Mataku menangkap sebuah bangunan tua, tempat yang benar-benar kutuju. Berdasarkan petunjuk, ternyata benar memang bangunan itu yang dimaksud. Bangunan tua bercat hijau pucat, yang memiliki halaman gersang. Bangunan kecil itu adalah rumah peninggalan Nenek. Aku sesegera mungkin ke rumah tersebut karena suatu tujuan.
“Neng, mau ngapain?” Tanya seseorang wanita paruh baya, berbisik. “Di daerah sini banyak pembunuh. Hati-hati, Neng.”
Aku mengangguk. Itulah mengapa aku berlari, karena kabar pembunuh yang memasuki daerah sini sudah menyebar. Banyak penduduk daerah yang berdiam diri di rumah, sampai pembunuh itu sudah pergi. Aku memutuskan ke rumah Nenek untuk mengambil barang-barang peninggalannya yang akan kusimpan nantinya.
Aku membuka pintu reyot itu, terbatuk kecil ketika debu-debu rumah itu memasuki hidung. Aku menyapu seluruh rumah, yang masih aman tanpa ada perubahan. Berarti memang tidak ada orang yang masuk ke rumah ini.
Aku menyusuri sudut rumah, mencari sebuah buku catatan peninggalan Nenek. Buku itu spesial, aku tidak mau ada yang mengambilnya. Nenek suka sekali menulis tentang apapun di buku itu. Buku bersampul cokelat dengan tulisan indah khas Nenek. Ah, orang dulu memang pandai menulis indah.
Mataku sedikit melebar ketika melihat buku yang kumaksud itu tersimpan rapi di lemari kaca. Aku tersenyum lebar, hendak berjalan menuju lemari kaca tersebut. Namun tiba-tiba, suara langkah kaki memasuki pendengaranku. Aku sedikit tersentak, sesegera mungkin mencari tempat persembunyian. Aku memutuskan bersembunyi di bawah meja makan, berharap seseorang itu tak melihat keberadaanku.
Aku melihat seorang perempuan yang memasuki rumah Nenek. Ia nampak mencari sesuatu entah barang apa. Aku melihat pandangannya mengarah ke lemari kaca tersebut. Tentu aku tak bisa membiarkan hal tersebut. Dengan tangan bergetar, aku mengambil sebuah tongkat kayu yang tergeletak tak jauh dariku. Aku mengendap-endap, berjalan sepelan mungkin, sampai akhirnya aku memukul kepala perempuan tersebut hingga terjatuh pingsan.

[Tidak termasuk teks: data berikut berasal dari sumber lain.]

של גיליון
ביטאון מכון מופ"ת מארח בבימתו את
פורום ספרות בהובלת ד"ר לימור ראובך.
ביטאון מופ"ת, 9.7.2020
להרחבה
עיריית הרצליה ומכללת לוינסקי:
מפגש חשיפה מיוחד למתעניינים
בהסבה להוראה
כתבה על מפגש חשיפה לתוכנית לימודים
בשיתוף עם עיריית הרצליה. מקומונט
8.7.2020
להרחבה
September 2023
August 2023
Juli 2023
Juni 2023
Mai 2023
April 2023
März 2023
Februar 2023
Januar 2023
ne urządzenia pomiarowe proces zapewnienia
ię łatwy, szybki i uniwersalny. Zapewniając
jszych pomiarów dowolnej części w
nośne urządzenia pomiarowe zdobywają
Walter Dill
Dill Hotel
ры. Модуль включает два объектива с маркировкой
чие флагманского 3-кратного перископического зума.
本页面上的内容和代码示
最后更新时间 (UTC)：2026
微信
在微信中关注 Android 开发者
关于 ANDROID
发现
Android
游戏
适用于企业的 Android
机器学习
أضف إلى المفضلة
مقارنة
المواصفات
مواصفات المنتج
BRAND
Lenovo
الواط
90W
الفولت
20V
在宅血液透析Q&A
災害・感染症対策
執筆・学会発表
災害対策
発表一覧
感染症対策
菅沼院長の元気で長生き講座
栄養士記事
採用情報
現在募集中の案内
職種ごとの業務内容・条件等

Aku menghela napas, berjongkok. Menempatkan jariku di depan hidungnya, memeriksa apakah napasnya masih berjalan. Aku membuka lemari kaca, tersenyum lebar. Mengambil buku catatan Nenek, kemudian memeriksanya sebentar.

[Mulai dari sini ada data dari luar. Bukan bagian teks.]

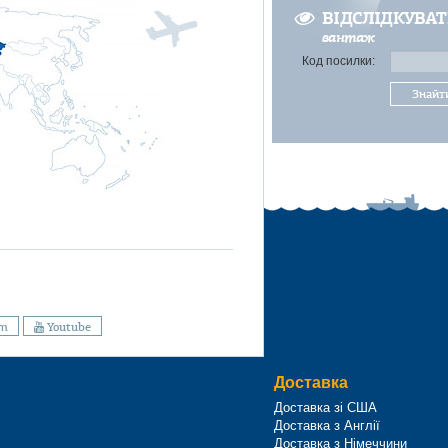
ВІДСЛІДКУВА
вантаж
Код посилки:
Знайт
am
Youtube
Доставка
Доставка зі США
Доставка з Англії
Доставка з Німеччини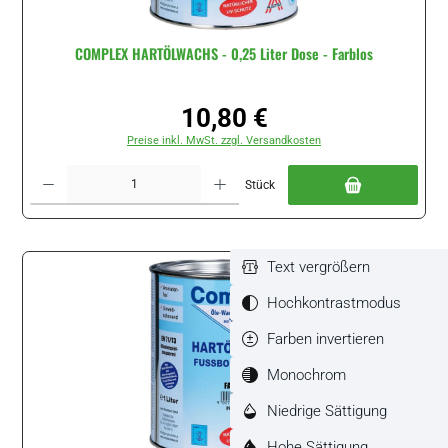
COMPLEX HARTÖLWACHS - 0,25 Liter Dose - Farblos
10,80 €
Regulärer Preis:
Preise inkl. MwSt. zzgl. Versandkosten
Produkt Anzahl: Gib den gewünschten Wert ein oder benutze die Schaltflächen um di
Stück
Text vergrößern
Hochkontrastmodus
Farben invertieren
Monochrom
Niedrige Sättigung
Hohe Sättigung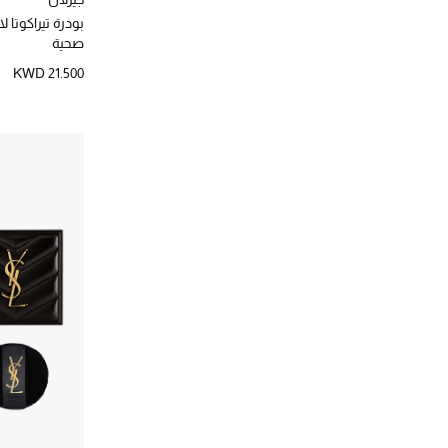
بودرة تيراكوتا 
صحية
KWD 21.500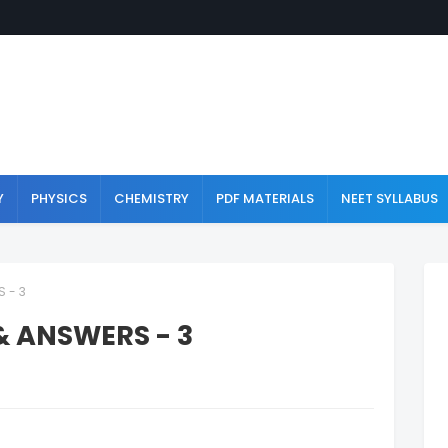
Y
PHYSICS
CHEMISTRY
PDF MATERIALS
NEET SYLLABUS
 - 3
& ANSWERS - 3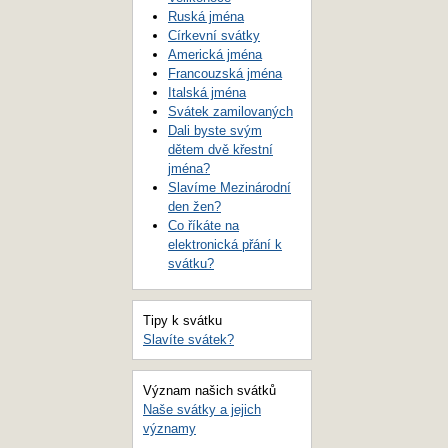
Ruská jména
Církevní svátky
Americká jména
Francouzská jména
Italská jména
Svátek zamilovaných
Dali byste svým
dětem dvě křestní
jména?
Slavíme Mezinárodní
den žen?
Co říkáte na
elektronická přání k
svátku?
Tipy k svátku
Slavíte svátek?
Význam našich svátků
Naše svátky a jejich
významy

Aku meletakkan tongkat kayu itu, tersenyum miring. Menatap tubuh perempuan yang tergeletak di lantai. Aku melepaskan kunciran rambut, menggerai rambut serapi mungkin, mengeluarkan masker hitam serta kacamata hitam dan mengenakannya.
Aku tertawa puas, “Tidak ada yang bisa menghalangiku. Buku ini, milikku,” ujarku, memandang Lina, kembaranku yang tak sadarkan diri. Aku memakai sarung tangan, mengikatkan rambut Lina menggunakan kunciran yang kupakai tadi. Kemudian, berjalan meninggalkan rumah Nenek, berlari secepat mungkin keluar dari daerah tersebut. Memasang target selanjutnya.